Early identification is critical because miniaturizing follicles are easier to support than inactive ones. Look for:

  • Subtle "M-shape" development at the temples.
  • Increased scalp visibility under overhead lighting.
  • Hair becoming finer (reduced shaft diameter).
  • The "Invisible" Progression: AGA can happen without clumps of hair falling out; it is often a change in hair quality rather than quantity of shed.

AGA vs. Telogen Effluvium (TE)

It is important to distinguish between permanent patterning and temporary shedding.

  • Telogen Effluvium (TE): Diffuse shedding caused by stress, illness, or diet. It is usually temporary and reversible.
  • Androgenetic Alopecia (AGA): Patterned, progressive thinning caused by genetics.
  • The Overlap: Sometimes, a bout of TE can "unmask" AGA, making existing thinning more apparent.

Is it Curable?

There is no permanent cure that resets your genetics. However, the progression can often be managed:

  • Maintenance: Slowing down the rate of loss.
  • Reversing Miniaturization: Thicker hair may return if the follicles are addressed while they are still active.
  • Late Stage: Once a follicle has been inactive for years, it is much harder to "revive."
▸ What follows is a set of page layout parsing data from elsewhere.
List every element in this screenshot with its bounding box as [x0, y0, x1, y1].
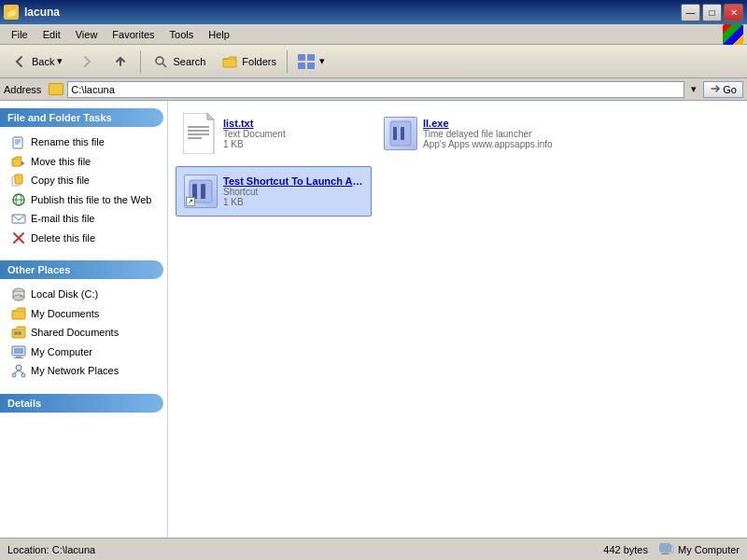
status-computer-label: My Computer: [678, 544, 740, 555]
address-dropdown-icon[interactable]: ▾: [688, 83, 699, 95]
publish-file-item[interactable]: Publish this file to the Web: [7, 190, 160, 210]
toolbar: Back ▾ Search Folders: [0, 45, 747, 78]
file-item-test-shortcut[interactable]: ↗ Test Shortcut To Launch Apps Shortcut …: [176, 166, 372, 217]
svg-line-1: [162, 63, 166, 67]
up-icon: [111, 52, 130, 71]
my-documents-item[interactable]: My Documents: [7, 304, 160, 324]
my-computer-label: My Computer: [31, 344, 92, 360]
forward-button[interactable]: [71, 49, 103, 75]
rename-file-item[interactable]: Rename this file: [7, 133, 160, 152]
search-icon: [151, 52, 170, 71]
status-computer: My Computer: [659, 542, 740, 557]
computer-icon: [659, 542, 674, 557]
file-item-list-txt[interactable]: list.txt Text Document 1 KB: [176, 108, 372, 159]
main-content: File and Folder Tasks Rename this file: [0, 101, 747, 538]
shared-documents-label: Shared Documents: [31, 325, 119, 341]
other-places-header: Other Places: [0, 260, 163, 279]
details-header: Details: [0, 394, 163, 413]
file-type-ll-exe: Time delayed file launcher: [423, 129, 565, 139]
file-details-list-txt: list.txt Text Document 1 KB: [223, 118, 365, 149]
svg-rect-48: [201, 184, 205, 199]
my-computer-item[interactable]: My Computer: [7, 343, 160, 362]
views-icon: [298, 52, 317, 71]
svg-rect-51: [663, 552, 668, 553]
svg-rect-7: [13, 137, 22, 148]
close-button[interactable]: ✕: [724, 4, 743, 21]
menu-bar: File Edit View Favorites Tools Help: [0, 24, 747, 45]
svg-rect-31: [14, 357, 23, 358]
svg-rect-5: [298, 63, 305, 69]
status-right: 442 bytes My Computer: [603, 542, 740, 557]
publish-icon: [11, 192, 26, 207]
views-button[interactable]: ▾: [291, 49, 331, 75]
svg-rect-53: [671, 546, 673, 553]
svg-rect-2: [223, 59, 236, 67]
address-bar: Address ▾ Go: [0, 78, 747, 101]
svg-rect-11: [12, 159, 21, 166]
separator-1: [140, 50, 141, 73]
svg-point-33: [12, 373, 16, 377]
file-item-ll-exe[interactable]: ll.exe Time delayed file launcher App's …: [375, 108, 571, 159]
other-places-content: Local Disk (C:) My Documents: [0, 283, 167, 383]
file-name-shortcut: Test Shortcut To Launch Apps: [223, 175, 365, 187]
minimize-button[interactable]: —: [681, 4, 700, 21]
svg-point-34: [21, 373, 25, 377]
address-input[interactable]: [67, 81, 684, 98]
menu-view[interactable]: View: [68, 27, 106, 42]
svg-rect-13: [15, 175, 22, 184]
go-button[interactable]: Go: [703, 81, 743, 98]
rename-icon: [11, 134, 26, 149]
back-icon: [10, 52, 29, 71]
svg-point-32: [16, 365, 21, 371]
folders-button[interactable]: Folders: [214, 49, 283, 75]
menu-file[interactable]: File: [4, 27, 35, 42]
delete-file-item[interactable]: Delete this file: [7, 229, 160, 248]
file-type-shortcut: Shortcut: [223, 187, 365, 197]
copy-file-item[interactable]: Copy this file: [7, 171, 160, 190]
my-network-icon: [11, 363, 26, 378]
svg-rect-50: [661, 545, 669, 551]
file-name-list-txt: list.txt: [223, 118, 365, 129]
txt-file-icon: [182, 115, 219, 152]
file-details-shortcut: Test Shortcut To Launch Apps Shortcut 1 …: [223, 175, 365, 207]
file-size-list-txt: 1 KB: [223, 139, 365, 149]
file-name-ll-exe: ll.exe: [423, 118, 565, 129]
up-button[interactable]: [105, 49, 136, 75]
menu-tools[interactable]: Tools: [162, 27, 202, 42]
right-panel: list.txt Text Document 1 KB ll.exe Time …: [168, 101, 747, 538]
exe-file-icon: [382, 115, 419, 152]
my-network-item[interactable]: My Network Places: [7, 361, 160, 381]
file-tasks-section: File and Folder Tasks Rename this file: [0, 108, 167, 249]
publish-file-label: Publish this file to the Web: [31, 192, 151, 208]
title-buttons: — □ ✕: [681, 4, 743, 21]
menu-favorites[interactable]: Favorites: [105, 27, 162, 42]
address-folder-icon: [49, 83, 63, 95]
file-tasks-content: Rename this file Move this file: [0, 131, 167, 249]
address-label: Address: [4, 84, 41, 95]
svg-rect-24: [12, 311, 25, 319]
svg-rect-30: [16, 356, 21, 357]
email-file-item[interactable]: E-mail this file: [7, 209, 160, 229]
move-icon: [11, 154, 26, 169]
menu-help[interactable]: Help: [201, 27, 237, 42]
svg-point-26: [14, 331, 18, 335]
back-button[interactable]: Back ▾: [4, 49, 69, 75]
file-desc-ll-exe: App's Apps www.appsapps.info: [423, 139, 565, 149]
search-button[interactable]: Search: [145, 49, 212, 75]
svg-rect-52: [661, 553, 669, 554]
email-icon: [11, 211, 26, 226]
shared-documents-item[interactable]: Shared Documents: [7, 323, 160, 343]
file-tasks-header: File and Folder Tasks: [0, 108, 163, 127]
svg-point-27: [18, 331, 21, 335]
local-disk-item[interactable]: Local Disk (C:): [7, 285, 160, 304]
move-file-item[interactable]: Move this file: [7, 152, 160, 172]
menu-edit[interactable]: Edit: [35, 27, 68, 42]
svg-line-35: [14, 371, 19, 373]
move-file-label: Move this file: [31, 154, 91, 170]
svg-rect-29: [14, 348, 23, 354]
status-location: Location: C:\lacuna: [7, 544, 603, 555]
maximize-button[interactable]: □: [702, 4, 722, 21]
svg-rect-6: [307, 63, 315, 69]
shared-documents-icon: [11, 325, 26, 340]
copy-icon: [11, 173, 26, 188]
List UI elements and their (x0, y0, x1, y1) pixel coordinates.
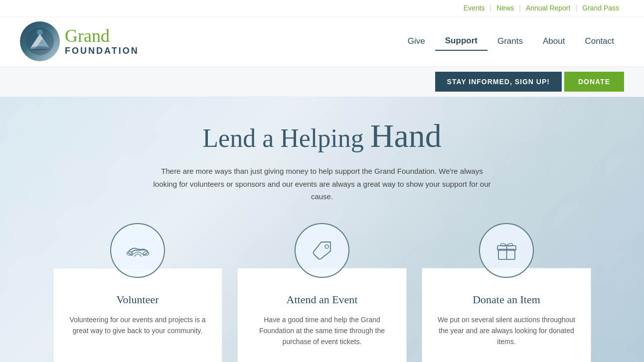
separator-3: | (575, 4, 577, 12)
svg-point-3 (30, 46, 50, 50)
volunteer-title: Volunteer (116, 293, 159, 306)
nav-contact[interactable]: Contact (575, 32, 624, 50)
donate-item-card-wrapper: Donate an Item We put on several silent … (422, 223, 591, 362)
nav-grants[interactable]: Grants (487, 32, 533, 50)
attend-event-card-wrapper: Attend an Event Have a good time and hel… (237, 223, 407, 362)
header: Grand FOUNDATION Give Support Grants Abo… (0, 16, 644, 67)
donate-item-card: Donate an Item We put on several silent … (422, 268, 591, 362)
stay-informed-button[interactable]: STAY INFORMED, SIGN UP! (435, 72, 562, 92)
donate-item-title: Donate an Item (473, 293, 540, 306)
volunteer-icon-circle (110, 223, 165, 278)
hero-title: Lend a Helping Hand (20, 117, 624, 155)
handshake-icon (124, 237, 152, 264)
main-nav: Give Support Grants About Contact (398, 32, 624, 51)
donate-item-icon-circle (479, 223, 534, 278)
nav-support[interactable]: Support (435, 32, 487, 51)
attend-event-card: Attend an Event Have a good time and hel… (237, 268, 407, 362)
cta-buttons: STAY INFORMED, SIGN UP! DONATE (0, 67, 644, 97)
topbar-news-link[interactable]: News (496, 4, 514, 12)
cards-row: Volunteer Volunteering for our events an… (20, 223, 624, 362)
volunteer-card-wrapper: Volunteer Volunteering for our events an… (53, 223, 222, 362)
svg-point-7 (325, 245, 328, 248)
volunteer-card: Volunteer Volunteering for our events an… (53, 268, 222, 362)
tag-icon (309, 237, 336, 264)
hero-title-prefix: Lend a Helping (202, 124, 370, 152)
logo-grand: Grand (65, 26, 139, 46)
logo-circle (20, 21, 60, 61)
attend-event-text: Have a good time and help the Grand Foun… (250, 314, 394, 362)
logo-area: Grand FOUNDATION (20, 21, 139, 61)
hero-title-script: Hand (370, 118, 442, 154)
attend-event-title: Attend an Event (287, 293, 358, 306)
hero-subtitle: There are more ways than just giving mon… (153, 165, 491, 203)
logo-icon (25, 26, 55, 56)
separator-2: | (519, 4, 521, 12)
separator-1: | (490, 4, 492, 12)
topbar-annual-report-link[interactable]: Annual Report (526, 4, 571, 12)
volunteer-text: Volunteering for our events and projects… (65, 314, 210, 362)
logo-foundation: FOUNDATION (65, 46, 139, 56)
svg-point-4 (37, 29, 43, 35)
donate-button[interactable]: DONATE (564, 72, 624, 92)
topbar-grand-pass-link[interactable]: Grand Pass (582, 4, 619, 12)
top-bar: Events | News | Annual Report | Grand Pa… (0, 0, 644, 16)
donate-item-text: We put on several silent auctions throug… (434, 314, 579, 362)
hero-section: Lend a Helping Hand There are more ways … (0, 97, 644, 362)
attend-event-icon-circle (295, 223, 349, 278)
topbar-events-link[interactable]: Events (464, 4, 485, 12)
nav-about[interactable]: About (533, 32, 575, 50)
logo-text: Grand FOUNDATION (65, 26, 139, 56)
nav-give[interactable]: Give (398, 32, 435, 50)
gift-icon (493, 237, 520, 264)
Common Myths: What Doesn't Cause Baldness

  • Wearing hats or caps.
  • Using too much shampoo or styling gel.
  • Hard water or sweating.
  • Frequent workouts.

Quick Summary FAQ

What is the main cause?
Genetic sensitivity of hair follicles to DHT signaling.

Is it only from the mother's side?
No. It is polygenic, involving genes from both parents.

Can it be stopped?
While not "curable," it is highly manageable with early intervention to protect existing follicles.